#### [Task statement]
Apart from the images, the records below need to be copied exactly.

#### [The records]
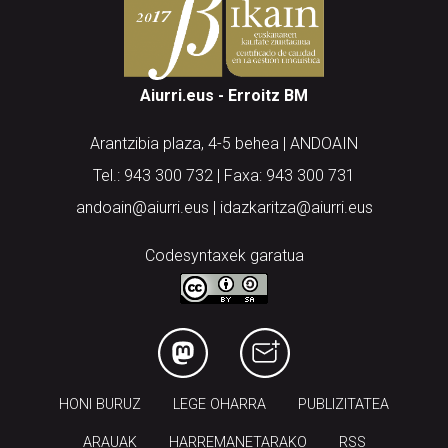
Aiurri.eus - Erroitz BM
Arantzibia plaza, 4-5 behea | ANDOAIN
Tel.: 943 300 732 | Faxa: 943 300 731
andoain@aiurri.eus | idazkaritza@aiurri.eus
Codesyntaxek garatua
HONI BURUZ
LEGE OHARRA
PUBLIZITATEA
ARAUAK
HARREMANETARAKO
RSS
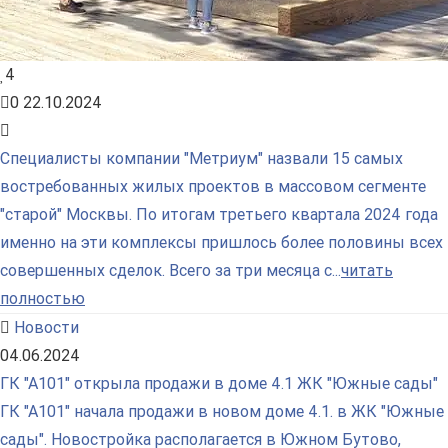
4
0
22.10.2024
Специалисты компании "Метриум" назвали 15 самых
востребованных жилых проектов в массовом сегменте
"старой" Москвы. По итогам третьего квартала 2024 года
именно на эти комплексы пришлось более половины всех
совершенных сделок. Всего за три месяца с...
читать
полностью
Новости
04.06.2024
ГК "А101" открыла продажи в доме 4.1 ЖК "Южные сады"
ГК "А101" начала продажи в новом доме 4.1. в ЖК "Южные
сады". Новостройка располагается в Южном Бутово,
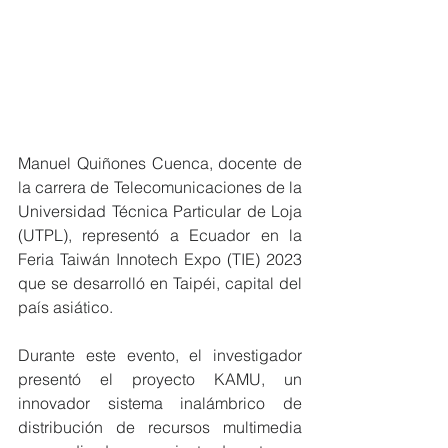
Manuel Quiñones Cuenca, docente de 
la carrera de Telecomunicaciones de la 
Universidad Técnica Particular de Loja 
(UTPL), representó a Ecuador en la 
Feria Taiwán Innotech Expo (TIE) 2023 
que se desarrolló en Taipéi, capital del 
país asiático.
Durante este evento, el investigador 
presentó el proyecto KAMU, un 
innovador sistema inalámbrico de 
distribución de recursos multimedia 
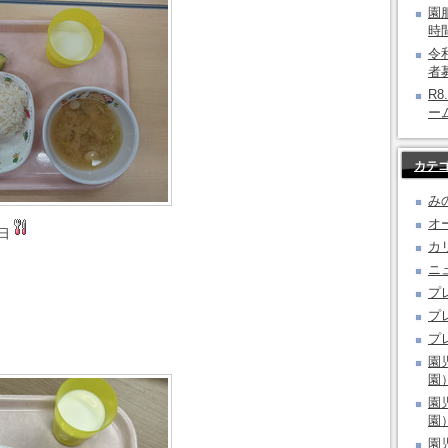
園
時
令
者
R
ー
カテ
み
オ
日
カ
ニ
プ
プ
プ
園
園
園
園
園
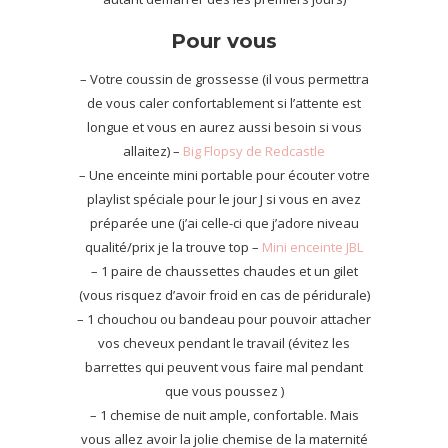
Pour vous
– Votre coussin de grossesse (il vous permettra
de vous caler confortablement si l’attente est
longue et vous en aurez aussi besoin si vous
allaitez) –
Big Flopsy de Redcastle
– Une enceinte mini portable pour écouter votre
playlist spéciale pour le jour J si vous en avez
préparée une (j’ai celle-ci que j’adore niveau
qualité/prix je la trouve top –
Mini enceinte JBL
– 1 paire de chaussettes chaudes et un gilet
(vous risquez d’avoir froid en cas de péridurale)
– 1 chouchou ou bandeau pour pouvoir attacher
vos cheveux pendant le travail (évitez les
barrettes qui peuvent vous faire mal pendant
que vous poussez )
– 1 chemise de nuit ample, confortable. Mais
vous allez avoir la jolie chemise de la maternité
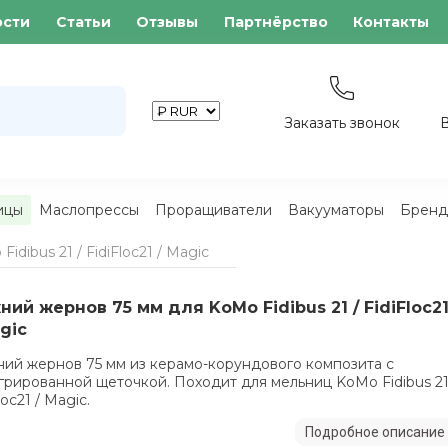
ости
Статьи
Отзывы
Партнёрство
Контакты
Заказать звонок
ицы
Маслопрессы
Проращиватели
Вакууматоры
Бренд
dibus 21 / FidiFloc21 / Magic
ний жернов 75 мм для KoMo Fidibus 21 / FidiFloc2
gic
ий жернов 75 мм из керамо-корундового композита с
грированной щеточкой. Походит для мельниц KoMo Fidibus 21
loc21 / Magic.
Подробное описание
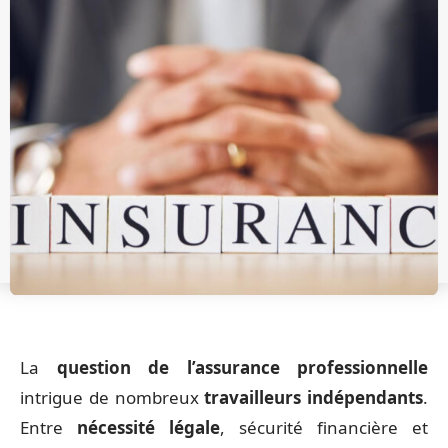
La
question de l’assurance professionnelle
intrigue de nombreux
travailleurs indépendants
.
Entre
nécessité légale
, sécurité financière et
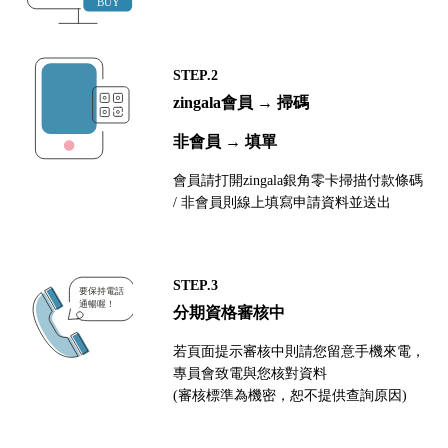
STEP.2
zingala會員 → 掃碼
非會員 → 填單
會員請打開zingala銀角零卡掃描付款條碼
/ 非會員則線上填寫申請資料並送出
STEP.3
分期資格審核中
若頁面提示審核中則請您留意手機來電，
專員會致電與您核對資料
(審核標準為機密，恕不提供查詢原因)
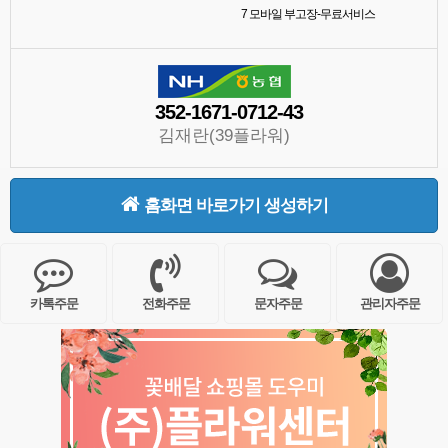
7
모바일 부고장-무료서비스
352-1671-0712-43
김재란(39플라워)
홈화면 바로가기 생성하기
카톡주문
전화주문
문자주문
관리자주문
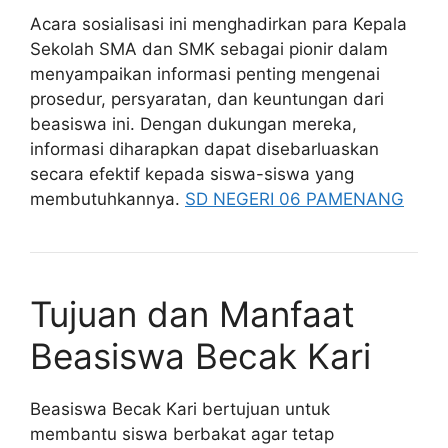
Acara sosialisasi ini menghadirkan para Kepala
Sekolah SMA dan SMK sebagai pionir dalam
menyampaikan informasi penting mengenai
prosedur, persyaratan, dan keuntungan dari
beasiswa ini. Dengan dukungan mereka,
informasi diharapkan dapat disebarluaskan
secara efektif kepada siswa-siswa yang
membutuhkannya.
SD NEGERI 06 PAMENANG
Tujuan dan Manfaat
Beasiswa Becak Kari
Beasiswa Becak Kari bertujuan untuk
membantu siswa berbakat agar tetap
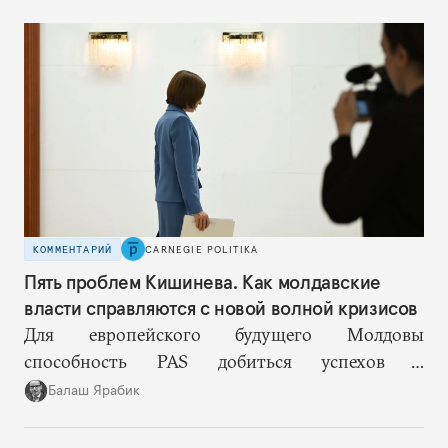
процессом. Поэтому план Токаева заключается в
отсутствии конкретного плана, по крайней мере
публичного.
КОММЕНТАРИЙ
CARNEGIE POLITIKA
Пять проблем Кишинева. Как молдавские
власти справляются с новой волной кризисов
Для европейского будущего Молдовы
способность PAS добиться успехов в
госстроительстве может оказаться важнее, чем
Балаш Ярабик
темпы переговоров о вступлении в ЕС.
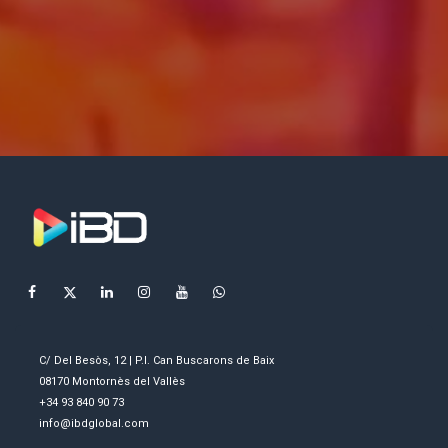
C/ Del Besòs, 12 | P.I. Can Buscarons de Baix
08170 Montornès del Vallès
+34 93 840 90 73
info@ibdglobal.com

#### [Answer for the task]
Aiurri.eus - Erroitz BM
Arantzibia plaza, 4-5 behea | ANDOAIN
Tel.: 943 300 732 | Faxa: 943 300 731
andoain@aiurri.eus | idazkaritza@aiurri.eus
Codesyntaxek garatua
HONI BURUZ
LEGE OHARRA
PUBLIZITATEA
ARAUAK
HARREMANETARAKO
RSS
4
0
22.10.2024
Специалисты компании "Метриум" назвали 15 самых
востребованных жилых проектов в массовом сегменте
"старой" Москвы. По итогам третьего квартала 2024 года
именно на эти комплексы пришлось более половины всех
совершенных сделок. Всего за три месяца с...
читать
полностью
Новости
04.06.2024
ГК "А101" открыла продажи в доме 4.1 ЖК "Южные сады"
ГК "А101" начала продажи в новом доме 4.1. в ЖК "Южные
сады". Новостройка располагается в Южном Бутово,
Manuel Quiñones Cuenca, docente de 
la carrera de Telecomunicaciones de la 
Universidad Técnica Particular de Loja 
(UTPL), representó a Ecuador en la 
Feria Taiwán Innotech Expo (TIE) 2023 
que se desarrolló en Taipéi, capital del 
país asiático.
Durante este evento, el investigador 
presentó el proyecto KAMU, un 
innovador sistema inalámbrico de 
distribución de recursos multimedia 
園
時
令
者
R
ー
カテ
み
オ
日
カ
ニ
プ
プ
プ
園
園
園
園
園
Pour vous
– Votre coussin de grossesse (il vous permettra
de vous caler confortablement si l’attente est
longue et vous en aurez aussi besoin si vous
allaitez) –
Big Flopsy de Redcastle
– Une enceinte mini portable pour écouter votre
playlist spéciale pour le jour J si vous en avez
préparée une (j’ai celle-ci que j’adore niveau
qualité/prix je la trouve top –
Mini enceinte JBL
– 1 paire de chaussettes chaudes et un gilet
(vous risquez d’avoir froid en cas de péridurale)
– 1 chouchou ou bandeau pour pouvoir attacher
vos cheveux pendant le travail (évitez les
barrettes qui peuvent vous faire mal pendant
que vous poussez )
– 1 chemise de nuit ample, confortable. Mais
vous allez avoir la jolie chemise de la maternité
ости
Статьи
Отзывы
Партнёрство
Контакты
Заказать звонок
ицы
Маслопрессы
Проращиватели
Вакууматоры
Бренд
dibus 21 / FidiFloc21 / Magic
ний жернов 75 мм для KoMo Fidibus 21 / FidiFloc2
gic
ий жернов 75 мм из керамо-корундового композита с
грированной щеточкой. Походит для мельниц KoMo Fidibus 21
loc21 / Magic.
Подробное описание
La
question de l’assurance professionnelle
intrigue de nombreux
travailleurs indépendants
.
Entre
nécessité légale
, sécurité financière et
STEP.2
zingala會員 → 掃碼
非會員 → 填單
會員請打開zingala銀角零卡掃描付款條碼
/ 非會員則線上填寫申請資料並送出
STEP.3
分期資格審核中
若頁面提示審核中則請您留意手機來電，
專員會致電與您核對資料
(審核標準為機密，恕不提供查詢原因)
7
모바일 부고장-무료서비스
352-1671-0712-43
김재란(39플라워)
홈화면 바로가기 생성하기
카톡주문
전화주문
문자주문
관리자주문
Acara sosialisasi ini menghadirkan para Kepala
Sekolah SMA dan SMK sebagai pionir dalam
menyampaikan informasi penting mengenai
prosedur, persyaratan, dan keuntungan dari
beasiswa ini. Dengan dukungan mereka,
informasi diharapkan dapat disebarluaskan
secara efektif kepada siswa-siswa yang
membutuhkannya.
SD NEGERI 06 PAMENANG
Tujuan dan Manfaat
Beasiswa Becak Kari
Beasiswa Becak Kari bertujuan untuk
membantu siswa berbakat agar tetap
процессом. Поэтому план Токаева заключается в
отсутствии конкретного плана, по крайней мере
публичного.
КОММЕНТАРИЙ
CARNEGIE POLITIKA
Пять проблем Кишинева. Как молдавские
власти справляются с новой волной кризисов
Для европейского будущего Молдовы
способность PAS добиться успехов в
госстроительстве может оказаться важнее, чем
Балаш Ярабик
темпы переговоров о вступлении в ЕС.
C/ Del Besòs, 12 | P.I. Can Buscarons de Baix
08170 Montornès del Vallès
+34 93 840 90 73
info@ibdglobal.com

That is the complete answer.